Alabama: 6th-Grade Standards

Article Body

AL.6 Standard: United States Studies—Industrial Revolution to the Present

Sixth-grade content standards focus on the history of the United States from the Industrial Revolution to the present. Historical events studied by sixth graders include the rise of the United States as an industrial nation, World War I, the Great Depression, World War II, and the Cold War Era.

6.1

  • 6.1. Students will:

    Explain the impact of industrialization, urbanization, communication, and cultural changes on life in the United States from the late nineteenth century to World War I. (Economics, Geography, History, Civics and Government)

6.2

  • 6.2.1 Students will:

    Describe reform movements and changing social conditions during the Progressive Era in the United States. (Economics, Geography, History, Civics and Government)

  • 6.2.1 Students will practice:

    • Relating countries of origin and experiences of new immigrants to life in the United States
      • Grade Level Example:

        Mobile, Boston, New York, New Orleans, Savannah

    • Identifying workplace reforms, including the eight-hour workday, child labor laws, and workers’ compensation laws
    • Identifying political reforms of Progressive movement leaders, including Theodore Roosevelt and the establishment of the national park system
    • Identifying social reforms of the Progressive movement, including efforts by Jane Adams, Clara Barton, and Julia
      Tutwiler
    • Recognizing goals of the early civil rights movement and the purpose of the National Association for the Advancement of Colored People (NAACP)
    • Explaining Progressive movement provisions of the Sixteenth, Seventeenth, Eighteenth, Nineteenth, and Twenty-first Amendments to the Constitution of the United States

6.3

  • 6.3.1 Students will:

    Identify causes and consequences of World War I and reasons for United States’ entry into the war. (Economics, Geography, History, Civics and Government)

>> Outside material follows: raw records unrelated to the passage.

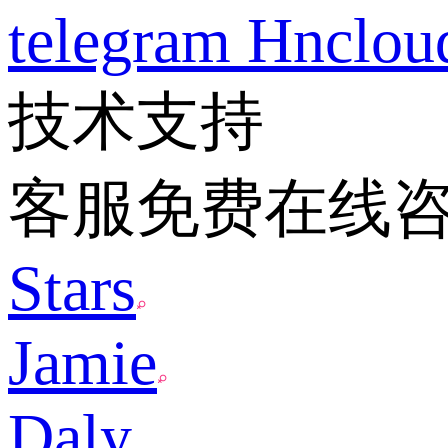
telegram
Hnclo
技术支持
客服免费在线
Stars
Jamie
Daly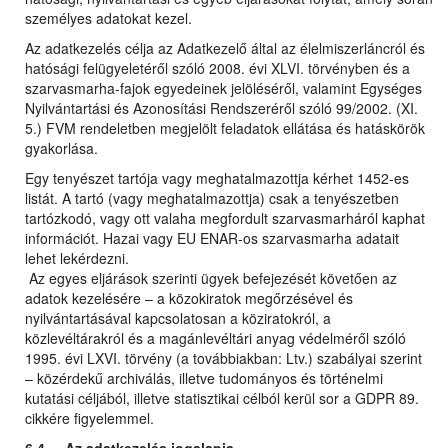
személyes adatokat kezel.
Az adatkezelés célja az Adatkezelő által az élelmiszerláncról és
hatósági felügyeletéről szóló 2008. évi XLVI. törvényben és a
szarvasmarha-fajok egyedeinek jelöléséről, valamint Egységes
Nyilvántartási és Azonosítási Rendszeréről szóló 99/2002. (XI.
5.) FVM rendeletben megjelölt feladatok ellátása és hatáskörök
gyakorlása.
Egy tenyészet tartója vagy meghatalmazottja kérhet 1452-es
listát. A tartó (vagy meghatalmazottja) csak a tenyészetben
tartózkodó, vagy ott valaha megfordult szarvasmarháról kaphat
információt. Hazai vagy EU ENAR-os szarvasmarha adatait
lehet lekérdezni.
Az egyes eljárások szerinti ügyek befejezését követően az
adatok kezelésére – a közokiratok megőrzésével és
nyilvántartásával kapcsolatosan a köziratokról, a
közlevéltárakról és a magánlevéltári anyag védelméről szóló
1995. évi LXVI. törvény (a továbbiakban: Ltv.) szabályai szerint
– közérdekű archiválás, illetve tudományos és történelmi
kutatási céljából, illetve statisztikai célból kerül sor a GDPR 89.
cikkére figyelemmel.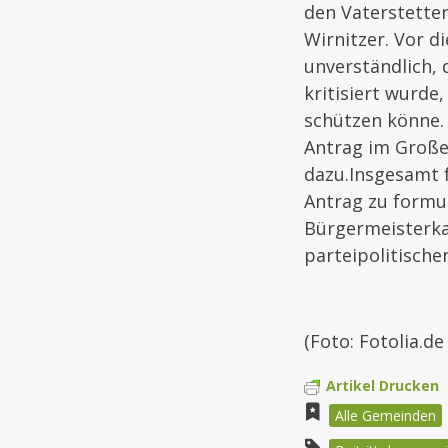
den Vaterstette
Wirnitzer. Vor d
unverständlich, 
kritisiert wurde
schützen könne.
Antrag im Große
dazu.Insgesamt f
Antrag zu formul
Bürgermeisterkan
parteipolitische
(Foto: Fotolia.de
Artikel Drucken
Alle Gemeinden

    • Grade Level Example:

      sinking of the Lusitania, Zimmerman Note, alliances, militarism, imperialism, nationalism

  • 6.3.2 Students will practice:

  • Describing military and civilian roles in the United States during World War I
  • Explaining roles of important persons associated with World War I, including Woodrow Wilson and Archduke Franz Ferdinand
  • Analyzing technological advances of the World War I era for their impact on modern warfare
    • Grade Level Example:

      machine gun, tank, submarine, airplane, poisonous gas, gas mask

  • Locating on a map major countries involved in World War I and boundary changes after the war
  • Explaining the intensification of isolationism in the United States after World War I
    • Grade Level Example:

      reaction of the Congress of the United States to the Treaty of Versailles, League of Nations, and Red Scare

  • Recognizing the strategic placement of military
    bases in Alabama

6.4

  • 6.4.1 Students will:

    Identify cultural and economic developments in the United States from 1900 through the 1930s. (Economics, History, Civics and Government)

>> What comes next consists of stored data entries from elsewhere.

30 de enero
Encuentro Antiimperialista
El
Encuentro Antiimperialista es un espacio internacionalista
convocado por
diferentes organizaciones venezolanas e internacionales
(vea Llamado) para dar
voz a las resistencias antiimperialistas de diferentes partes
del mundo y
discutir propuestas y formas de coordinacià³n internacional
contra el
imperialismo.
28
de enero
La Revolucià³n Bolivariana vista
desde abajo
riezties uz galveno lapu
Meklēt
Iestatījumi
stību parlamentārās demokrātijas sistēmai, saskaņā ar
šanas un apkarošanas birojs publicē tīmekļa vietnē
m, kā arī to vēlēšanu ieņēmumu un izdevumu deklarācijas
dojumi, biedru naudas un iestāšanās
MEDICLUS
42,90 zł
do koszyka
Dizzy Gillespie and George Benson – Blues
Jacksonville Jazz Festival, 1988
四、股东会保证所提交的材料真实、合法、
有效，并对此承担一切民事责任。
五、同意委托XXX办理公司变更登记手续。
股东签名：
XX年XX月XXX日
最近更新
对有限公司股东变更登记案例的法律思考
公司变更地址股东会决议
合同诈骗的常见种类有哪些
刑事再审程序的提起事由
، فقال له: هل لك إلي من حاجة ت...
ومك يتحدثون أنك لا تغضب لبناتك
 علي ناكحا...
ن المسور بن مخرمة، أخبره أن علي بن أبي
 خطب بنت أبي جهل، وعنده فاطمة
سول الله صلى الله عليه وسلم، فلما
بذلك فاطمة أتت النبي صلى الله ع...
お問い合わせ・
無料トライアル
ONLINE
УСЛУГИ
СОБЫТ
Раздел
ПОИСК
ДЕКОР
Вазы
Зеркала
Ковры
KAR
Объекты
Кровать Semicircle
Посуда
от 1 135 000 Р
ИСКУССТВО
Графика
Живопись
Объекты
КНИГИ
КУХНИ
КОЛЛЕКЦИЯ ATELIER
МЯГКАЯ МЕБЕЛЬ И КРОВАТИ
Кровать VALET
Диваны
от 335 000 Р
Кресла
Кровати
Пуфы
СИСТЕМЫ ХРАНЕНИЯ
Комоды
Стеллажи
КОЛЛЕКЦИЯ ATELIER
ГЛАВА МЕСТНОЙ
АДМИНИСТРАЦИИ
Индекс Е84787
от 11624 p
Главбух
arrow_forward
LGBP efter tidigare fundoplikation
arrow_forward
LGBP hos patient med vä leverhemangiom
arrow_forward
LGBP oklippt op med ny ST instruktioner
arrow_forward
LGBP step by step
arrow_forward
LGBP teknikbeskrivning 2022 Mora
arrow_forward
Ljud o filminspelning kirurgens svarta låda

  • 6.4.2 Students will practice:

    • Describing the impact of various writers, musicians, and artists on American culture during the Harlem Renaissance and the Jazz Age
      • Grade Level Example:

        Langston Hughes, Louis Armstrong, Ernest Hemingway, F. Scott Fitzgerald, Andrew Wyeth, Frederic Remington, W. C. Handy, Erskine Hawkins, George Gershwin, Zora Neale Hurston

    • Identifying contributions of turn-of-the-century inventors
      • Grade Level Example:

        George Washington Carver, Henry Ford, Alexander Graham Bell, Thomas Alva Edison, Wilbur and Orville Wright

    • Describing the emergence of the modern woman during the early 1900s
      • Grade Level Example:

        Amelia Earhart, Zelda Fitzgerald, Helen Keller, suffragettes, suffragists, Susan B. Anthony, flappers, Margaret Washington

    • Identifying notable persons of the early 1900s
      • Grade Level Example:

        Babe Ruth, Charles A. Lindbergh, W. E. B. Du Bois, John T. Scopes

    • Comparing results of the economic policies of the Warren G. Harding, Calvin Coolidge, and Herbert Hoover Administrations
      • Grade Level Example:

        higher wages, increase in consumer goods, collapse of farm economy, extension of personal credit, stock market crash, Immigration Act of 1924

6.5

  • 6.5.1 Students will:

    Explain causes and effects of the Great Depression on the people of the United States. (Economics, Geography, History, Civics and Government)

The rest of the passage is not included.